The Miami-based company is selling Ryder Automotive Carrier Services Inc. to Allied Holdings Inc. of Decatur, Ga., for $114.5 million in cash. If approved, the Ryder acquisition would make Allied the largest vehicle-hauling company in North America with a projected $1 billion in revenue and, by the company's estimate, about 50 percent of the market.
Ryder will focus on its Dedicated Logistics division. The parts delivery and inventory management unit has been growing at 20 to 30 percent in recent years. The logistics division provides a better return on investment and is growing faster than the car-hauling business, Ryder said.
Automakers are turning to logistics management companies to manage trucking, inventory and even in-plant parts distribution as a single process, said Miles Raper, vice president and general manager of Ryder's Dedicated Logistics automotive division in Ann Arbor, Mich. That provides an opportunity to take costs out of the entire distribution chain, he said.

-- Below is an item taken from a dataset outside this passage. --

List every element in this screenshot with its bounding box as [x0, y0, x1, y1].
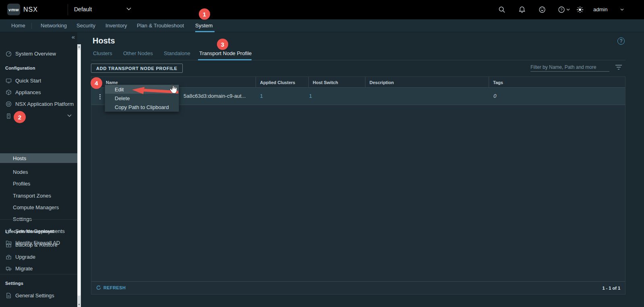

'If a trucking company can cross the border and go into the logistics world, then substantial costs drop out the bottom,' Raper said.
Ryder has been awarded several logistics contracts with North American automakers. Its first was with Toyota in 1987. Others followed from Saturn Corp., Chrysler Corp. and General Motors. Raper said the automotive division projects 1997 revenue of $300 million.
In buying the Ryder car-hauling business, Allied hopes to create a more efficient system and free up some of its estimated 5,400 rigs for hauling more vehicles in high demand, such as sport-utilities.
'It makes a lot of sense to put the two companies together and eliminate the redundancies,' said A. Mitchell Poole Jr., Allied's president.
Allied is also expanding into the business of hauling cars for used-car superstores and auto auctions. And, in April, it acquired a company that specializes in containerized shipment of assembled and kit vehicles to markets around the globe.
The Ryder acquisition is expected to be completed by year end, pending approval of federal antitrust officials and the signing of a definitive agreement by Ryder and Allied.
If the deal is closed, Allied's largest customers will be GM and Ford Motor Co. With the Ryder business, Allied will also extend its reach from Canada and the eastern United States into the western states.